Notes: I'm an ambient electronic music maker (and software maker too). I saw a
lot of similar projects since Brian Eno's generative music project. I have
been also interested in making algorithmic music (using some AI/artificial
neural network schemas), using amazing Supercollider, for a while. I never
achieved interesting results, in terms of "deep energy" instead "embedded"
when music is made by "special" humans (so called "artists"). Full stop.

Experimenting soundscapes CREATION, in recent years I was back to what I call
(along with Steve Roach): "analogic approach": sonic seeds as analogic waves
(electro-acoustic) -> (digital) elaborations made by human(s) artist.
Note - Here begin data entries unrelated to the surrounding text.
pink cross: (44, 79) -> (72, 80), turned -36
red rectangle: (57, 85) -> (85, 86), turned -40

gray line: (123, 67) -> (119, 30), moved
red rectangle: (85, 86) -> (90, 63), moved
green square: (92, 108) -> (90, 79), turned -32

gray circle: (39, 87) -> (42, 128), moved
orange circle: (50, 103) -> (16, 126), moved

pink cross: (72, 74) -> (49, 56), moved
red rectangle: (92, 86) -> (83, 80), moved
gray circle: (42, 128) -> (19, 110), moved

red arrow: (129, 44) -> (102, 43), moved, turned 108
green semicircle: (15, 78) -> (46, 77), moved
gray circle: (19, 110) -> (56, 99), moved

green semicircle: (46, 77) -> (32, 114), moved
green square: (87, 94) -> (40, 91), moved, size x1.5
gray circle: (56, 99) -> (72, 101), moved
No MIDI.
No "samples" usage as-is. No presets.

I could call the musical secret as a case of human intelligence: "search and
discovery" of unknown. Because, this is the point, music is discoveryng of
mistery.

BTW, I do not want to enter in the loyality-free / real-time composition
topic. So long discussed for so many years among electronic music communities!
Good music, is like science inventions: come from "singularities".

That said, an interesting point, for me, is the fact Artificial Intelligence
could help musicians to make music. Ok, but this is another story, another
vision of what music is, for humans, for machines

respect giorgio

------
xs
When I first read the headline this is what I was hoping for. Auto generated,
upbeat, electronic music, that continuously changes, which I can listen to it
all day while at work. I need music playing all day, and these days I've been
trying to find electronic music that is non-memorable yet upbeat so that it's
motivating but not distracting.

Instead I got a 5 minute long song. For my needs, I'll stick with soundcloud
"Dj sets" which seem to go on for a few hours each.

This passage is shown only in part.